While more women are now surviving the disease than ever before, breast cancer remains the leading cause of death in women under 50 in England and Wales1 - with over 920 younger women losing their lives to the disease in 2017.
Recent studies "have focused media attention on some of the risks of mammography screening, such as call-backs for additional imaging and breast biopsies", he said.
"These are the first significant data on the benefits of screening in women aged 35-39", he said.
Latest U.S. estimates indicate that since 1989, hundreds of thousands of women's lives have been saved by mammography and improvements in breast cancer treatment.
While there has been a slight increase in the number of women being diagnosed with breast cancer, the study showed death rates are declining. In unscreened women, just 45% (131/293) of breast cancers were detected when the tumour was 2cm or smaller in size and 54% (158/290) of cases had already spread to the lymph nodes.
The trial compared the results to an unscreened cohort of women aged 35-39 and at increased risk - with annual screening being shown to almost double the proportion of tumours detected before they were over 2cm in size.

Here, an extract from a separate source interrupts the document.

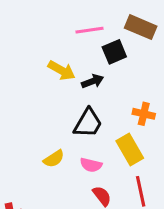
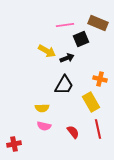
yellow semicircle: (54, 159) -> (42, 108), turned 32
pink semicircle: (91, 165) -> (44, 126), moved

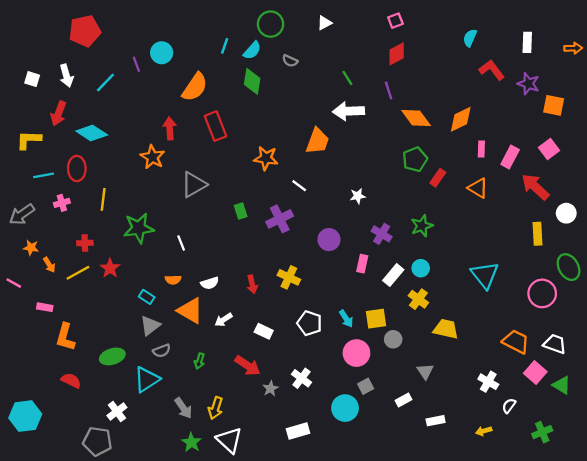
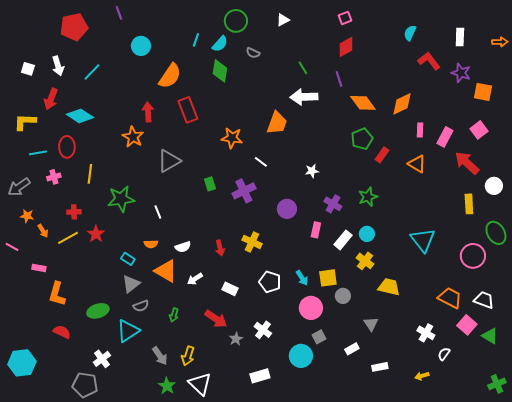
purple line: (136, 64) -> (119, 13), moved
green cross: (542, 432) -> (497, 384), moved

Hence, before allowing it to spread in the entire body, these small tumors could be removed permanently to prevent women from breast cancer.
"Over 335,000 women were diagnosed with new breast cancer in the United States in 2018", she noted, and "eight out of ten of these women have no family history of breast cancer".
Under current NHS guidelines, women are not regularly screened until the age of 40, but bringing testing forward would see an extra 86,000 women undergoing check-ups each year.
Lead author Professor Gareth Evans, from the University of Manchester, said the results of the new trial were "very promising". Published early online in CANCER, a peer-reviewed journal of the American Cancer Society, the findings point to progress made in early detection and management of breast cancer.
The study conducted at the University of Manchester by the charity carried out scanning of 2,899 women aged between 35-39 who have a moderate or high risk of disease.
He said more research is now needed to determine the impact of this screening on women's overall survival.
"The most important thing is to create awareness for breast cancer, our ability to fight and early detection", said Starkey.
An NHS England spokesperson said an upcoming review will consider changes to the screening programme.